Anak kecil belum mengenal dunia sedikit pun, namun setan sudah menyatakan permusuhan dengan menusuknya. Lalu bagaimana keadaan si anak jika ia telah dapat berbicara dan merasakan segala sesuatu? Bagaimana keadaannya jika mulai bergerak syahwatnya untuk mencari dunia atau selainnya? Maka penyesatan dan upaya penyimpangan yang dilakukan setan ini harus dihalangi. Karena itulah syari’at datang untuk melindungi manusia sejak mudanya. Bahkan sejak lahir ke dunia ini hingga nanti menemui Rabbnya.

Bahkan, Iblis berusaha menyesatkan manusia pada saat manusia berupa mani, ketika sang suami mendatangi istrinya. Oleh karena itu, termasuk upaya penjagaan anak, hendaknya ketika suami mendatangi istrinya berlindung kepada Allah Azza wajalla dengan doa yang diajarkan oleh Rasulullah Shallallahu’alaihi wasallam,

بِسْمِ اللَّهِ اللَّهُمَّ جَنِّبْنَا الشَّيْطَانَ وَجَنِّبِ الشَّيْطَانَ مَا رَزَقْتَنَا

‘Dengan nama Allah, Ya Allah jauhkanlah kami dari setan dan jauhkanlah setan dari apa yang Engkau rezekikan kepada kami.’
Maka bila Allah tetapkan lahirnya anak dari hubungan keduanya itu, setan tidak akan bisa membahayakannya selamanya.” (HR. Bukhari: 141)

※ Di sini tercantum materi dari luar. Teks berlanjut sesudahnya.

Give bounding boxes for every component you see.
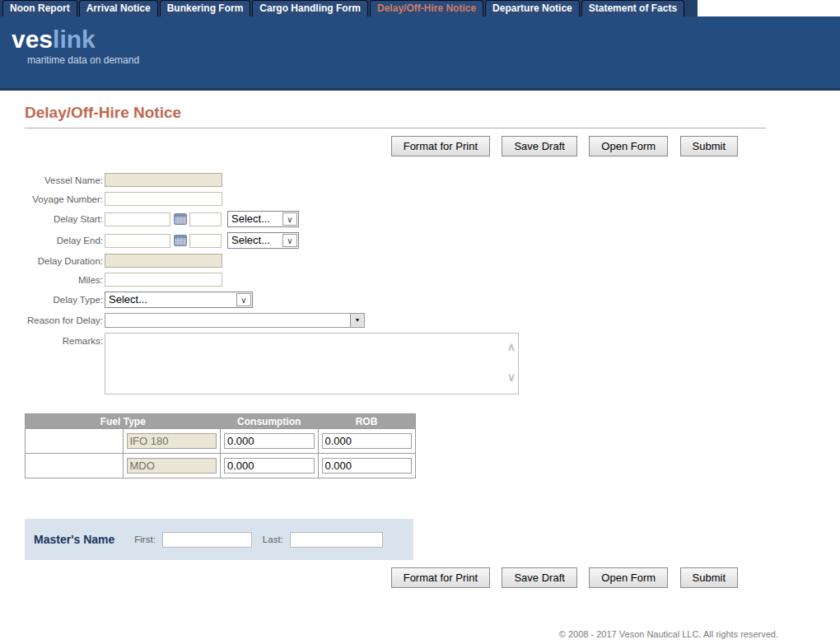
logo-tagline: maritime data on demand [27, 54, 840, 66]
remarks-field-wrap: ∧ ∨ [105, 333, 519, 394]
submit-button[interactable]: Submit [680, 567, 738, 588]
tab-delay-off-hire-notice[interactable]: Delay/Off-Hire Notice [370, 0, 483, 16]
toolbar-bottom: Format for Print Save Draft Open Form Su… [25, 567, 738, 588]
save-draft-button[interactable]: Save Draft [502, 136, 576, 156]
fuel-table: Fuel Type Consumption ROB [25, 413, 416, 478]
first-name-field[interactable] [162, 532, 252, 548]
reason-for-delay-row: Reason for Delay: ▼ [25, 313, 840, 328]
voyage-number-label: Voyage Number: [25, 194, 103, 204]
delay-start-zone-value: Select... [228, 212, 282, 226]
delay-end-zone-select[interactable]: Select... ∨ [227, 232, 299, 249]
fuel-type-header: Fuel Type [26, 414, 221, 429]
chevron-down-icon: ∨ [282, 212, 297, 226]
delay-end-row: Delay End: Select... ∨ [25, 232, 840, 249]
logo-ves: ves [12, 26, 53, 53]
reason-for-delay-value [105, 314, 350, 327]
format-for-print-button[interactable]: Format for Print [391, 567, 490, 588]
format-for-print-button[interactable]: Format for Print [391, 136, 490, 156]
rob-field[interactable] [322, 433, 413, 449]
toolbar-top: Format for Print Save Draft Open Form Su… [25, 136, 738, 156]
calendar-icon[interactable] [174, 235, 187, 246]
chevron-down-icon: ∨ [282, 234, 297, 247]
tab-departure-notice[interactable]: Departure Notice [485, 0, 580, 16]
delay-form: Vessel Name: Voyage Number: Delay Start:… [25, 173, 840, 394]
voyage-number-field[interactable] [105, 192, 222, 206]
delay-type-select[interactable]: Select... ∨ [105, 292, 253, 308]
miles-label: Miles: [25, 275, 103, 285]
tab-statement-of-facts[interactable]: Statement of Facts [581, 0, 684, 16]
remarks-label: Remarks: [25, 333, 103, 346]
fuel-row [26, 429, 416, 454]
voyage-number-row: Voyage Number: [25, 192, 840, 206]
vessel-name-field[interactable] [105, 173, 222, 187]
logo-link: link [53, 26, 96, 53]
scroll-up-icon[interactable]: ∧ [507, 342, 516, 352]
save-draft-button[interactable]: Save Draft [502, 567, 576, 588]
row-handle-cell [26, 429, 124, 454]
chevron-down-icon: ∨ [236, 293, 251, 306]
consumption-header: Consumption [221, 414, 319, 429]
tab-bunkering-form[interactable]: Bunkering Form [160, 0, 251, 16]
delay-start-row: Delay Start: Select... ∨ [25, 211, 840, 227]
delay-end-zone-value: Select... [228, 233, 282, 248]
page-title: Delay/Off-Hire Notice [25, 104, 766, 128]
delay-start-date-field[interactable] [105, 212, 170, 226]
veslink-logo: veslink [12, 26, 840, 53]
rob-field[interactable] [322, 458, 413, 474]
dropdown-arrow-icon[interactable]: ▼ [350, 314, 364, 327]
delay-type-row: Delay Type: Select... ∨ [25, 292, 840, 308]
masters-name-section: Master's Name First: Last: [25, 519, 413, 560]
scroll-down-icon[interactable]: ∨ [507, 372, 516, 382]
header-banner: veslink maritime data on demand [0, 16, 840, 91]
consumption-field[interactable] [224, 458, 315, 474]
last-name-field[interactable] [290, 532, 383, 548]
fuel-row [26, 454, 416, 478]
miles-field[interactable] [105, 273, 222, 287]
delay-start-label: Delay Start: [25, 214, 103, 224]
delay-end-date-field[interactable] [105, 234, 170, 248]
remarks-field[interactable] [106, 334, 504, 393]
fuel-table-header-row: Fuel Type Consumption ROB [26, 414, 416, 429]
first-name-label: First: [134, 534, 156, 544]
remarks-row: Remarks: ∧ ∨ [25, 333, 840, 394]
reason-for-delay-label: Reason for Delay: [25, 315, 103, 325]
calendar-icon[interactable] [174, 213, 187, 225]
delay-type-value: Select... [105, 292, 236, 307]
miles-row: Miles: [25, 273, 840, 287]
tab-bar: Noon Report Arrival Notice Bunkering For… [0, 0, 840, 16]
delay-end-time-field[interactable] [189, 234, 222, 248]
vessel-name-row: Vessel Name: [25, 173, 840, 187]
rob-header: ROB [318, 414, 416, 429]
reason-for-delay-combobox[interactable]: ▼ [105, 313, 365, 328]
delay-end-label: Delay End: [25, 236, 103, 245]
open-form-button[interactable]: Open Form [589, 567, 668, 588]
tab-cargo-handling-form[interactable]: Cargo Handling Form [252, 0, 368, 16]
vessel-name-label: Vessel Name: [25, 175, 103, 185]
copyright-text: © 2008 - 2017 Veson Nautical LLC. All ri… [25, 629, 791, 639]
delay-start-time-field[interactable] [189, 212, 222, 226]
fuel-type-field[interactable] [127, 433, 217, 449]
open-form-button[interactable]: Open Form [589, 136, 668, 156]
delay-duration-row: Delay Duration: [25, 254, 840, 268]
fuel-type-field[interactable] [127, 458, 217, 474]
delay-type-label: Delay Type: [25, 295, 103, 305]
delay-duration-field[interactable] [105, 254, 222, 268]
submit-button[interactable]: Submit [680, 136, 738, 156]
delay-duration-label: Delay Duration: [25, 256, 103, 266]
consumption-field[interactable] [224, 433, 315, 449]
tab-strip: Noon Report Arrival Notice Bunkering For… [0, 0, 698, 16]
tab-noon-report[interactable]: Noon Report [2, 0, 77, 16]
delay-start-zone-select[interactable]: Select... ∨ [227, 211, 299, 227]
last-name-label: Last: [263, 534, 283, 544]
tab-arrival-notice[interactable]: Arrival Notice [79, 0, 158, 16]
row-handle-cell [26, 454, 124, 478]
masters-name-title: Master's Name [34, 533, 114, 546]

Bagaimana cara menjaga anak dari api neraka?

Setelah orang tua mengerti bahwa anak digoda oleh setan, maka bagaimana upaya orang tua agar anak jauh dari godaan setan sehingga anak tidak masuk neraka. Orang Islam bukan hanya berkewajiban menjaga dirinya dari adzab neraka, tetapi juga menjaga keluarganya seperti istri dan anak-anaknya. Allah Subhanahu wata’ala berfirman:

یَـٰۤأَیُّهَا ٱلَّذِینَ ءَامَنُوا۟ قُوۤا۟ أَنفُسَكُمۡ وَأَهۡلِیكُمۡ نَارࣰا وَقُودُهَا ٱلنَّاسُ وَٱلۡحِجَارَةُ

Wahai orang-orang yang beriman, jagalah diri kalian dan keluarga kalian dari api neraka, yang bahan bakarnya dari manusia dan batu. (QS. at-Tahrim: 6)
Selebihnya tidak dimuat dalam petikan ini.